You do not have to agree with every step that Thatcher took, or the extent to which she pushed, to admire in the wake of her death at age 87 on Monday her steadfastness and her understanding that the rigid thinking of unions and nationalizing industries had been ruinous. In that way, she found an ally in Ronald Reagan, fanning the ideas of entrepreneurial agility, a private sector less burdened by its public counterpart.
A measure of her influence came in the makeover of the Labor Party. Again, like Reagan, she all but required the opposition to adapt, Labor (and the Democratic Party here) actually benefiting as it moved toward the middle.
The president and the prime minister celebrated economic freedom and individual liberty, and rarely so emphatically as when they aimed their words at the Soviet Union. The fall of the Soviet empire was due to developments there more than anything else. Yet Thatcher and Reagan played a part. In addition, Thatcher used the platform to return Britain to a more influential international role. It mattered when she said: “I like Mr. [Mikhail] Gorbachev. We can do business together.”
“I am not a consensus politician. I am a conviction politician,” Thatcher would say. Britain needed a leader who would press in a new direction, her determination apparent in taking the fight to Argentina over the Falklands, or Malvinas, Islands. Yet just as her predecessors became vulnerable through misjudgments, so did she.

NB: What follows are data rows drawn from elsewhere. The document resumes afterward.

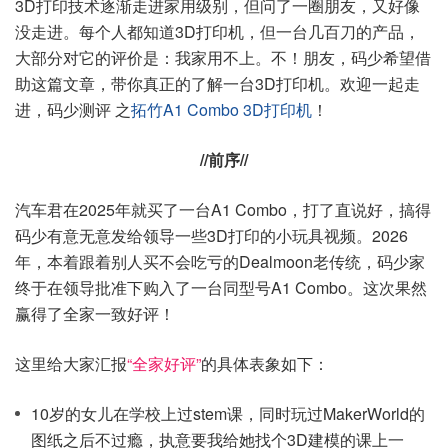
3D打印技术逐渐走进家用级别，但问了一圈朋友，又好像
没走进。每个人都知道3D打印机，但一台几百刀的产品，
大部分对它的评价是：我家用不上。不！朋友，码少希望借
助这篇文章，带你真正的了解一台3D打印机。欢迎一起走
进，码少测评 之
拓竹A1 Combo 3D打印机
！
//前序//
汽车君在2025年就买了一台A1 Combo，打了直说好，搞得
码少有意无意发给领导一些3D打印的小玩具视频。2026
年，本着跟着别人买不会吃亏的Dealmoon老传统，码少家
终于在领导批准下购入了一台同型号A1 Combo。这次果然
赢得了全家一致好评！
这里给大家汇报
“全家好评”
的具体表象如下：
10岁的女儿在学校上过stem课，同时玩过MakerWorld的
图纸之后不过瘾，执意要我给她找个3D建模的课上一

By her third term, she had lost patience with contrary views within her camp, insisting on her way as she sought to remake education and health care, or expressed disdain for the necessary and inevitable, greater integration with Europe. She did not adapt, Conservatives unceremoniously ousting the first woman to serve a prime minister. Then again, Margaret Thatcher already had changed Britain, her “one deliberate intent.”